Christianity is a specific body of truth; it is a system, and we must not be ashamed of the word system. There is truth, and we must hold that truth. There will be borderline things in which we have differences among ourselves, but on the central issues there  must be no compromise.

Evangelicals can fall into something which really is not very far from existential theology without knowing it. One form of such “evangelical existentialism” is the attitude, if not the words, “Don’t ask questions, just believe.” This sort of attitude was always wrong, but it is doubly wrong today when we are surrounded with a monolithic consensus which divides reason from non-reason and always puts religious things in the area of non-reason. We must call each other away from this idea. It is not more spiritual to believe without asking questions. It is not more biblical. It is less biblical and eventually it will be less spiritual, because the whole man will not be involved. Consequently, in our evangelism, in our personal work, in our young people’s work, in our ministry wherever we are, those of us who are preachers and are preaching, those of us who are teachers and are teaching, and those of us who are evangelists must be absolutely determined not to fall into the trap of saying or implying, “Don’t ask questions, just believe.” It must be the whole man who comes to understand that the gospel is truth and believes because he is convinced on the basis of good and sufficient reason that it is truth.

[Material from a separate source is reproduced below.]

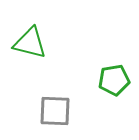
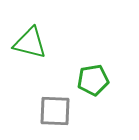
green pentagon: moved 21 px left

Moreover, we must be very careful to emphasize content in our messages. How much content will depend upon the people with whom we are working. In a university setting, the content will be slightly different than in a situation where people are not as educated. Nevertheless, whether we work with a man or woman who is not as educated or whether we work with an intellectual, in all instances the gospel we preach must be rich in content. Certainly, we must be very careful not to fall into the cheap solution (which seems so fascinating at first) of just moving people to make decisions without their really knowing what they are making a decision about. We in L’Abri have had people come to us who have “accepted Christ as Savior” but are not even sure that God exists. They have never been confronted with the question of the existence of God. The acceptance of Christ as Savior was a thing abstracted. It had an insufficient content. In reality, it was just another kind of trip.

Likewise, in a Christian school or college we can try just to religiously move the students on the basis of something apart from the intellect, separated from the academic disciplines and the whole of study. We must say no to this.

What we need to do is to understand our age to be an age of very subtle religious and political manipulation, manipulation by cool communication, communication without content. And as we see all these things, we must lean against them. We have a message of content; there is a system to Christianity. It is not only a system, true enough; it is not a dead scholasticism, true enough; but it is a system in that the person who accepts Christ as his Savior must do so in the midst of the understanding that prior to the creation of the world a personal God on the high level of Trinity existed. And if they “accept Christ as their Savior” and do not understand that God exists as an infinite-personal God, and do not understand that man has been made in the image of God and has value, and do not understand that man’s dilemma is not metaphysical because he is small but moral because man revolted against God in a space-time Fall, in all probability they are not saved. If we “evangelize” by asking for such “acceptance of Christ as Savior,” all we have done is to guarantee they will soon drift away and become harder to reach than ever. Not everybody must know everything – nobody knows everything; if we waited to be saved until we knew everything, nobody would ever be saved – but that is a very different thing from deliberately or thoughtlessly diminishing the content.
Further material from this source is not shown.